Such a limited pool of candidates, André noted, created issues: “Those teachers are very good at speaking Portuguese, they have excellent proficiency, unparalleled generosity, huge amounts of enthusiasm… but speaking Portuguese well does not make you a good foreign language professor.”
To improve their efficacy as educators, “these young Chinese needed support. And that support means training.” Providing this type of ongoing teacher training is a central focus of IPM’s Portuguese Language Teaching and Research Centre – and its “biggest asset,” according to André. “We don’t train people to become teachers, we provide training to actual teachers.”
Despite centuries of Portuguese rule before the handover in 1999, little Portuguese is spoken on the streets of Macao; less than 10 per cent of the population claim fluency in the language. Neves downplayed this, noting that the goal of the efforts to promote Portuguese language teaching is not to reproduce here “the situation of a country where Portuguese is the official language.”
“It’s unreasonable to think that way,” he argued. “What’s Yao Jing Ming, head of the Portuguese Department of the University of Macau fundamental is the Portuguese language’s presence in strategic sectors of activity of the society, economy, and administration – and yes, that’s a concern.
We would like the Portuguese language to be present for whoever wants it, so that any citizen can have access to it.” Yao countered that this emphasis on Portuguese language training – appropriate given the much larger population of Chinese speakers – should not preclude efforts to engage the rest of Macao.

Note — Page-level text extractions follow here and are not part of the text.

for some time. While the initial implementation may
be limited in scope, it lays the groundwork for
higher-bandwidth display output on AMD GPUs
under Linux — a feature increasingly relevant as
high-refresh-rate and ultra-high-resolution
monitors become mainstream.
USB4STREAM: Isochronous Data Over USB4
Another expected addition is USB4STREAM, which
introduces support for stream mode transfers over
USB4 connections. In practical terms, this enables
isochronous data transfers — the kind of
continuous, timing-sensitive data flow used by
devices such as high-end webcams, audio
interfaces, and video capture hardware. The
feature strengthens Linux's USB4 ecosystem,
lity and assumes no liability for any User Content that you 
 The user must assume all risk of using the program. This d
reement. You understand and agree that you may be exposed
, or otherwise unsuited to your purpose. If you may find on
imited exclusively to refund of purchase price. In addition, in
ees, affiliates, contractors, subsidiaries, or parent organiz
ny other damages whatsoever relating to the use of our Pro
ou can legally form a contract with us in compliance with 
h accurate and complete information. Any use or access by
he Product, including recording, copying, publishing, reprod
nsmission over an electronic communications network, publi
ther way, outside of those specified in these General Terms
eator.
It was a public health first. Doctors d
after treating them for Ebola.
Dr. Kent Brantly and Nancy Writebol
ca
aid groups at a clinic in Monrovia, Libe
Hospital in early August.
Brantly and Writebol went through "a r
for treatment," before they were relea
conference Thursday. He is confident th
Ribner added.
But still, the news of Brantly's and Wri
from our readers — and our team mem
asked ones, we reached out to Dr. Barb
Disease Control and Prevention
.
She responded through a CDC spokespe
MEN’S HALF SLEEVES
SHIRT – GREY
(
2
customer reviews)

“Bilingual training cannot be just for the Chinese. Our view on this matter has to be expanded. It has to evolve to bring Portuguese and Macanese into the bilingual training plan,” he said. “They also live in this bilingual environment.”
That’s why Yao believes the government should create a plan that would “include Chinese heading to Portugal and Brazil, for example, while also encouraging Portuguese and Macanese to learn Chinese in mainland China, Taiwan, or Macao.”
He considers it vital to motivate “Portuguese and Macanese to learn Chinese.”
“That is the way to effectively create more bilingual personnel, making Macao the hub for that training. In other words,” he explained, “an action line in both directions and with three actors: Chinese, Portuguese and Macanese.”
The primary focus, however, remains on the Portuguese language, and how accelerating dissemination in Macao, and China more broadly, serves long‐term political and economic goals.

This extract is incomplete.